We are ready! Well, almost. We still have not handled completion events from our downstream consumer and upstream producer. What should we do if the downstream consumer of XML events cancels? The only sensible solution seems to be to simply stop ourselves and cancel our own upstream. This is the default, so we don’t need to do anything here. What should we do if our upstream closes signalling that it has no more data for us? We cannot simply stop because the parser might have multiple events we have not consumed yet. What we must do is to signal to the parser that we will not give it more data: parser.getInputFeeder.endOfInput(), then, we check if the parser has still events. If not, we can complete our stage. Otherwise, we must check if our downstream is ready for consuming an element (upstream completion might come in a time where we have not yet been pulled!) and then feed it. This is how this looks like in code:

override def onUpstreamFinish(): Unit = {
  parser.getInputFeeder.endOfInput()
  if (!parser.hasNext) completeStage()
  else if (isAvailable(out)) advanceParser()
}

Are we now ready? Almost :) We still need to think about error handling. We have two sources of failures we can encounter here:

  • Inside the stage (a bug in our code or in the XML parser)
  • Failure of the upstream producer

The first case is simple enough, if any exception is thrown from our logic the Akka Stream infrastructure will automatically catch it, complete our stage and propagate the failure downwards to the next consumer. The second case means that we cannot drive our parser anymore and we did not finish yet so the reasonable action seems to be to fail ourselves, too. Since the default onUpstreamFailure implementation does this already, we need to do nothing.

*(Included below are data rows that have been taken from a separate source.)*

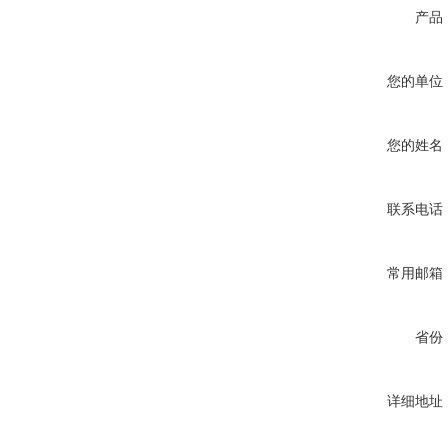
产品
您的单位
您的姓名
联系电话
常用邮箱
省份
详细地址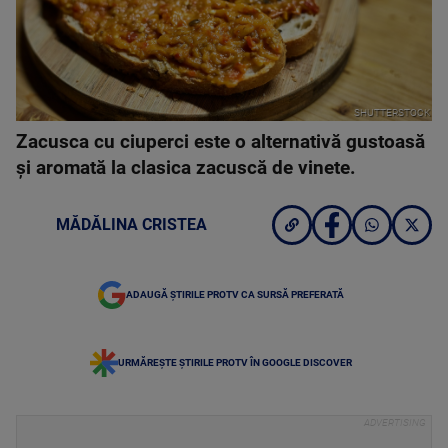
SHUTTERSTOCK
Zacusca cu ciuperci este o alternativă gustoasă
și aromată la clasica zacuscă de vinete.
MĂDĂLINA CRISTEA
ADAUGĂ ȘTIRILE PROTV CA SURSĂ PREFERATĂ
URMĂREȘTE ȘTIRILE PROTV ÎN GOOGLE DISCOVER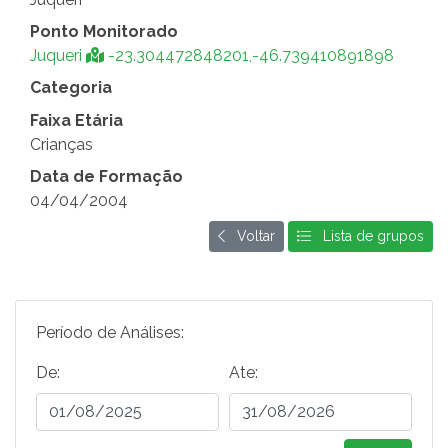
Ponto Monitorado
Juqueri
-23.304472848201,-46.739410891898
Categoria
Faixa Etária
Crianças
Data de Formação
04/04/2004
Voltar
Lista de grupos
Período de Análises:
De:
Ate: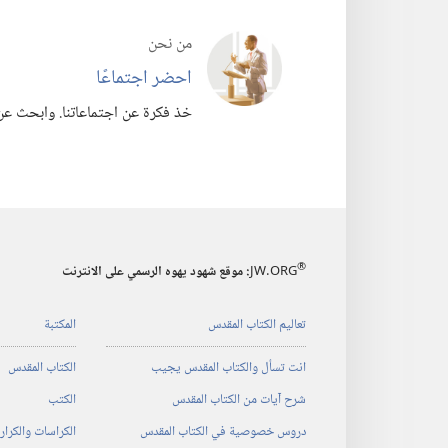
من نحن
احضر اجتماعًا
خذ فكرة عن اجتماعاتنا.‏ وابحث عن 
®
JW.ORG
:‏ موقع شهود يهوه الرسمي على الانترنت
تعاليم الكتاب المقدس
المكتبة
انت تسأل والكتاب المقدس يجيب
الكتاب المقدس
شرح آيات من الكتاب المقدس
الكتب
دروس خصوصية في الكتاب المقدس
الكراسات والكرا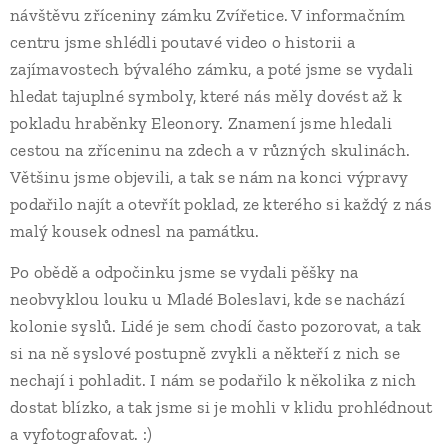
návštěvu zříceniny zámku Zvířetice. V informačním
centru jsme shlédli poutavé video o historii a
zajímavostech bývalého zámku, a poté jsme se vydali
hledat tajuplné symboly, které nás měly dovést až k
pokladu hraběnky Eleonory. Znamení jsme hledali
cestou na zříceninu na zdech a v různých skulinách.
Většinu jsme objevili, a tak se nám na konci výpravy
podařilo najít a otevřít poklad, ze kterého si každý z nás
malý kousek odnesl na památku.
Po obědě a odpočinku jsme se vydali pěšky na
neobvyklou louku u Mladé Boleslavi, kde se nachází
kolonie syslů. Lidé je sem chodí často pozorovat, a tak
si na ně syslové postupně zvykli a někteří z nich se
nechají i pohladit. I nám se podařilo k několika z nich
dostat blízko, a tak jsme si je mohli v klidu prohlédnout
a vyfotografovat. :)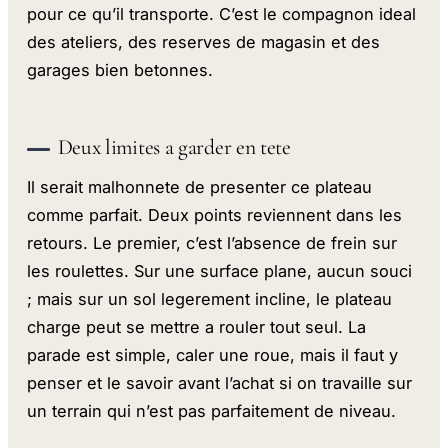
pour ce qu’il transporte. C’est le compagnon ideal
des ateliers, des reserves de magasin et des
garages bien betonnes.
Deux limites a garder en tete
Il serait malhonnete de presenter ce plateau
comme parfait. Deux points reviennent dans les
retours. Le premier, c’est l’absence de frein sur
les roulettes. Sur une surface plane, aucun souci
; mais sur un sol legerement incline, le plateau
charge peut se mettre a rouler tout seul. La
parade est simple, caler une roue, mais il faut y
penser et le savoir avant l’achat si on travaille sur
un terrain qui n’est pas parfaitement de niveau.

Done! We now are able to feed a large XML document from a streaming source (file, network, etc) into our parser and consume parsed events. Using it is as simple as:

val xmlSource = dataSource.via(new StreamingXmlParser)

If you liked this article and feeling adventurous, you can try to adapt the code to use the Actson JSON parser which is a similar push-pull parser that we used, but for parsing JSON: https://github.com/michel-kraemer/actson.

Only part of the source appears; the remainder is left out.